### EXERCISE DIRECTIONS
Copy the records below exactly, leaving out any pictures.

(Beginning of DATA FOR REVIEW)

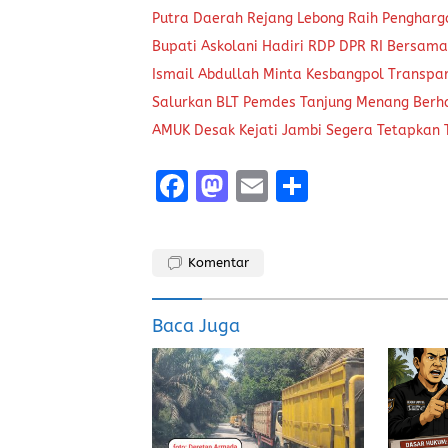
Putra Daerah Rejang Lebong Raih Pengharg
Bupati Askolani Hadiri RDP DPR RI Bersam
Ismail Abdullah Minta Kesbangpol Transpar
Salurkan BLT Pemdes Tanjung Menang Ber
AMUK Desak Kejati Jambi Segera Tetapkan
F
M
E
S
a
a
m
h
ce
st
ai
a
Komentar
b
o
l
re
o
d
Baca Juga
o
o
k
n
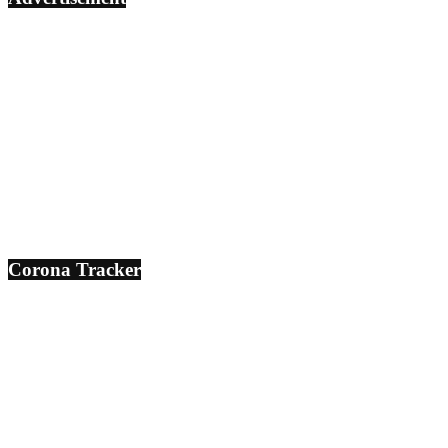
Corona Tracker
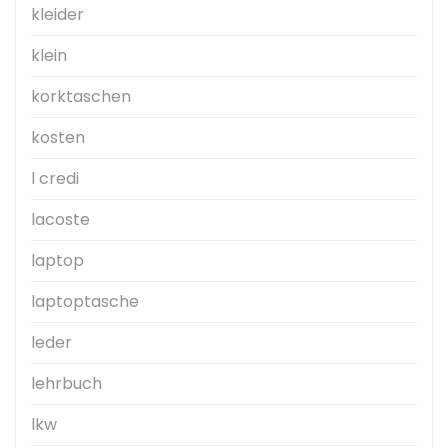
kleider
klein
korktaschen
kosten
l credi
lacoste
laptop
laptoptasche
leder
lehrbuch
lkw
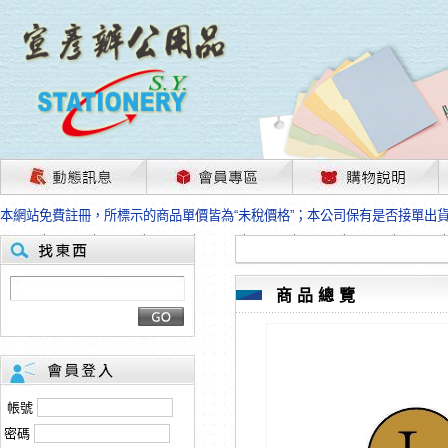
茲因國際情勢變化石油及塑化原物料波動漲幅甚大，部份上游供應商已採取封
本網站免費註冊，所標示的商品單價皆為“未稅價格”；本公司保有是否接單出
HP、EPSON、CANON原廠耗材價格浮動，下單前請先跟客服人員確認最新
本網站免費註冊，所標示的商品單價皆為“未稅價格”；本公司保有是否接單出
匯款客戶請注意！因商品繁複來不及發現短缺，遂待客服人員跟您確認訂單無
本網站免費註冊，所標示的商品單價皆為“未稅價格”；本公司保有是否接單出
商品總覽
茲因國際情勢變化石油及塑化原物料波動漲幅甚大，部份上游供應商已採取封
本網站免費註冊，所標示的商品單價皆為“未稅價格”；本公司保有是否接單出
HP、EPSON、CANON原廠耗材價格浮動，下單前請先跟客服人員確認最新
本網站免費註冊，所標示的商品單價皆為“未稅價格”；本公司保有是否接單出
匯款客戶請注意！因商品繁複來不及發現短缺，遂待客服人員跟您確認訂單無
帳號
本網站免費註冊，所標示的商品單價皆為“未稅價格”；本公司保有是否接單出
密碼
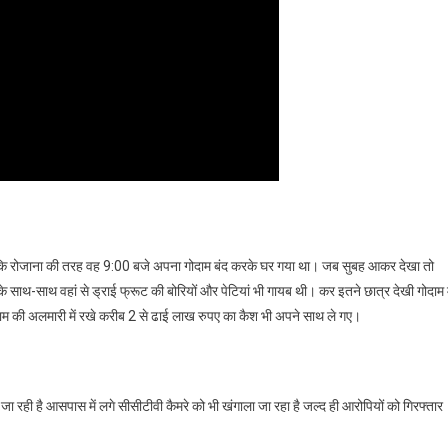
ाया कि रोजाना की तरह वह 9:00 बजे अपना गोदाम बंद करके घर गया था। जब सुबह आकर देखा तो
 साथ-साथ वहां से ड्राई फ्रूट की बोरियों और पेटियां भी गायब थी। कर इतने छात्र देखी गोदाम म
म की अलमारी में रखे करीब 2 से ढाई लाख रुपए का कैश भी अपने साथ ले गए।
जा रही है आसपास में लगे सीसीटीवी कैमरे को भी खंगाला जा रहा है जल्द ही आरोपियों को गिरफ्तार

(End of DATA FOR REVIEW)

### ANSWER BOX
Putra Daerah Rejang Lebong Raih Pengharg
Bupati Askolani Hadiri RDP DPR RI Bersam
Ismail Abdullah Minta Kesbangpol Transpar
Salurkan BLT Pemdes Tanjung Menang Ber
AMUK Desak Kejati Jambi Segera Tetapkan
F
M
E
S
a
a
m
h
ce
st
ai
a
Komentar
b
o
l
re
o
d
Baca Juga
o
o
k
n
Corona Tracker
kleider
klein
korktaschen
kosten
l credi
lacoste
laptop
laptoptasche
leder
lehrbuch
lkw
茲因國際情勢變化石油及塑化原物料波動漲幅甚大，部份上游供應商已採取封
本網站免費註冊，所標示的商品單價皆為“未稅價格”；本公司保有是否接單出
HP、EPSON、CANON原廠耗材價格浮動，下單前請先跟客服人員確認最新
本網站免費註冊，所標示的商品單價皆為“未稅價格”；本公司保有是否接單出
匯款客戶請注意！因商品繁複來不及發現短缺，遂待客服人員跟您確認訂單無
本網站免費註冊，所標示的商品單價皆為“未稅價格”；本公司保有是否接單出
商品總覽
茲因國際情勢變化石油及塑化原物料波動漲幅甚大，部份上游供應商已採取封
本網站免費註冊，所標示的商品單價皆為“未稅價格”；本公司保有是否接單出
HP、EPSON、CANON原廠耗材價格浮動，下單前請先跟客服人員確認最新
本網站免費註冊，所標示的商品單價皆為“未稅價格”；本公司保有是否接單出
匯款客戶請注意！因商品繁複來不及發現短缺，遂待客服人員跟您確認訂單無
帳號
本網站免費註冊，所標示的商品單價皆為“未稅價格”；本公司保有是否接單出
密碼
ाया कि रोजाना की तरह वह 9:00 बजे अपना गोदाम बंद करके घर गया था। जब सुबह आकर देखा तो
 साथ-साथ वहां से ड्राई फ्रूट की बोरियों और पेटियां भी गायब थी। कर इतने छात्र देखी गोदाम म
म की अलमारी में रखे करीब 2 से ढाई लाख रुपए का कैश भी अपने साथ ले गए।
जा रही है आसपास में लगे सीसीटीवी कैमरे को भी खंगाला जा रहा है जल्द ही आरोपियों को गिरफ्तार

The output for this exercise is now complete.